As per various studies current recession is much bigger than 2008 financial crisis rather than different:

  • Economic shock of COVID-19 pandemic is not just a demand shock but also a massive supply shock. Propping up demand may contribute to flattening the contagion curve by helping people stay locked down, but there is a limit to how much it can help the economy.
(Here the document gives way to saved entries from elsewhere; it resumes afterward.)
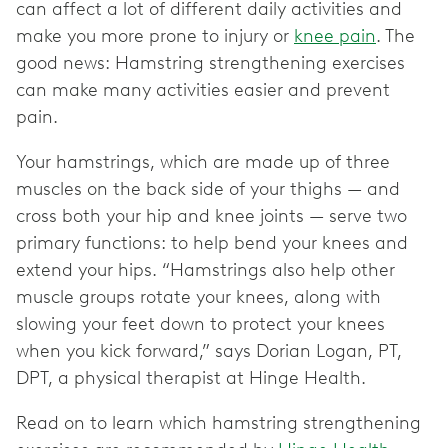
can affect a lot of different daily activities and
make you more prone to injury or
knee pain
. The
good news: Hamstring strengthening exercises
can make many activities easier and prevent
pain.
Your hamstrings, which are made up of three
muscles on the back side of your thighs — and
cross both your hip and knee joints — serve two
primary functions: to help bend your knees and
extend your hips. “Hamstrings also help other
muscle groups rotate your knees, along with
slowing your feet down to protect your knees
when you kick forward,” says Dorian Logan, PT,
DPT, a physical therapist at Hinge Health.
Read on to learn which hamstring strengthening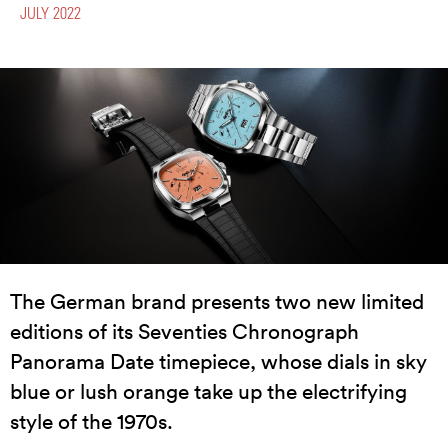
JULY 2022
The German brand presents two new limited
editions of its Seventies Chronograph
Panorama Date timepiece, whose dials in sky
blue or lush orange take up the electrifying
style of the 1970s.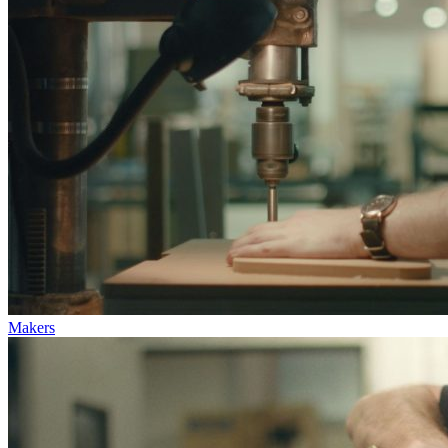
Makers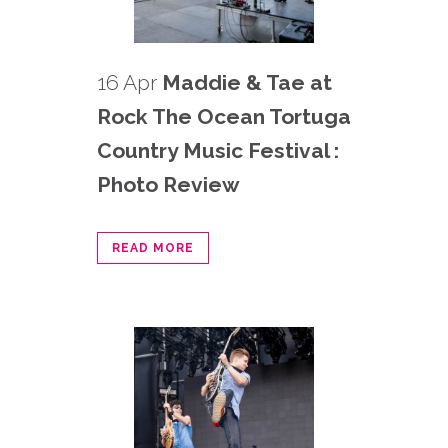
16 Apr
Maddie & Tae at
Rock The Ocean Tortuga
Country Music Festival :
Photo Review
READ MORE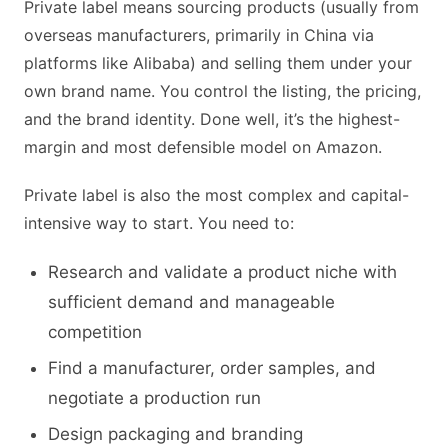
Private label means sourcing products (usually from
overseas manufacturers, primarily in China via
platforms like Alibaba) and selling them under your
own brand name. You control the listing, the pricing,
and the brand identity. Done well, it’s the highest-
margin and most defensible model on Amazon.
Private label is also the most complex and capital-
intensive way to start. You need to:
Research and validate a product niche with
sufficient demand and manageable
competition
Find a manufacturer, order samples, and
negotiate a production run
Design packaging and branding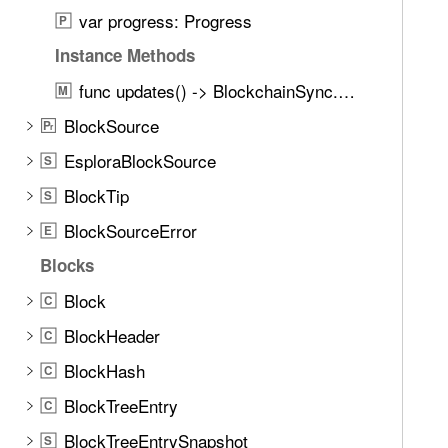
d
var progress: Progress
P
.
T
Instance Methods
a
func updates() -> BlockchainSync.Updates
M
b
BlockSource
b
P
r
a
EsploraBlockSource
S
c
BlockTip
S
k
t
BlockSourceError
E
o
Blocks
n
Block
a
C
v
BlockHeader
C
i
BlockHash
C
g
a
BlockTreeEntry
C
t
BlockTreeEntrySnapshot
S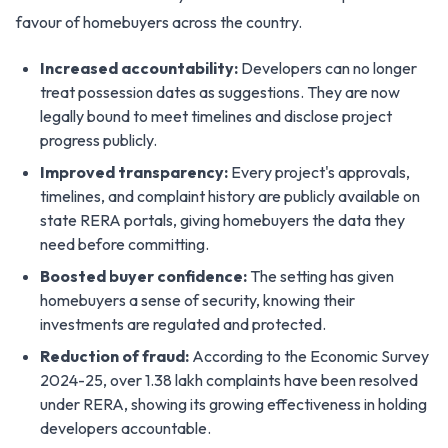
favour of homebuyers across the country.
Increased accountability:
Developers can no longer
treat possession dates as suggestions. They are now
legally bound to meet timelines and disclose project
progress publicly.
Improved transparency:
Every project's approvals,
timelines, and complaint history are publicly available on
state RERA portals, giving homebuyers the data they
need before committing.
Boosted buyer confidence:
The setting has given
homebuyers a sense of security, knowing their
investments are regulated and protected.
Reduction of fraud:
According to the Economic Survey
2024-25, over 1.38 lakh complaints have been resolved
under RERA, showing its growing effectiveness in holding
developers accountable.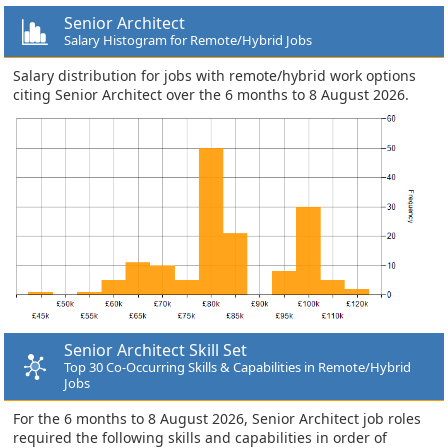
Senior Architect
Salary Histogram for Remote/Hybrid Jobs
Salary distribution for jobs with remote/hybrid work options
citing Senior Architect over the 6 months to 8 August 2026.
Senior Architect Skill Set
Top 30 Co-Occurring Skills & Capabilities in Remote/Hybrid
Jobs
For the 6 months to 8 August 2026, Senior Architect job roles
required the following skills and capabilities in order of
Supply chains impaired due to mass exodus of migrants in India. 
  • According to World Bank data, the COVID-19 recession will be the deepest since 1945-46, and more than twice as deep as the recession associated with the 2007-09 Global Financial crisis along with contractions in annual per capita gross domestic product (GDP) and the global rate of unemployment will likely climb to its highest level since 1965.

Conclusion:

There is also ray of hope in V-shape or U-shape recovery predictions of various economic models which might reduce the time of recovery from current recession as compared to the 2008 crisis at much faster rate. Effective drug to treat the disease even before the breakthrough of vaccine can save the world from economic downturn.